Many Natural Language Processing (NLP) applications need to recognize when the meaning of one word can be expressed by, or inferred from, another word. For example, in Question Answering, the word company in a question can be substituted in the text by firm, automaker or division.

A widely used approach for learning automatically semantically similar words is based on the Distributional Similarity Hypothesis, which suggests that words that occur within similar contexts are semantically similar (Harris, 1968). Concrete similarity measures compare a pair of weighted context feature vectors that characterize two words in texts. However, it has been observed that this captures a somewhat loose notion of semantic similarity, e.g. proposing the word government as similar to company. Hence, it does not ensure that the meaning of one word is preserved when replacing it with the other one in some context. Consequently, there is no direct evaluation criterion for distributional similarity output.

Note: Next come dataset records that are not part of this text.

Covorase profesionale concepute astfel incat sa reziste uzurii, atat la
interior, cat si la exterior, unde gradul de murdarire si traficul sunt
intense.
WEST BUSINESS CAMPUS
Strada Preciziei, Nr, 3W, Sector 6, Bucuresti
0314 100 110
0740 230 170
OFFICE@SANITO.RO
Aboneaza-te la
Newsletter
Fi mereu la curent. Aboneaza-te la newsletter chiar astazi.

In this talk I will present a new direct criterion for word similarity, termed lexical entailment, which defines a tighter semantic relationship that might hold between words, as needed for the above mentioned applications. The rest of the talk will focus on the current research that studies the correspondence between the distributional characterization of two words and the lexical entailment relation. Error analysis of the state-of-the-art shows that to better approximate lexical entailment relation, first the quality of feature weighting function has to be improved. A new qualitative criterion for feature vectors was determined, which consequently provided a motivation for the better weighting strategy, relative feature focus. Then, I will discuss the two distributional inclusion hypotheses, that were proposed as a refinement to the classic Distributional Similarity Hypothesis. The degree of the hypotheses assessment was further checked by an automated web-based feature inclusion testing algorithm, which was also used to filter the baseline similarity lists, leading to a more accurate acquisition of the lexical entailment relation.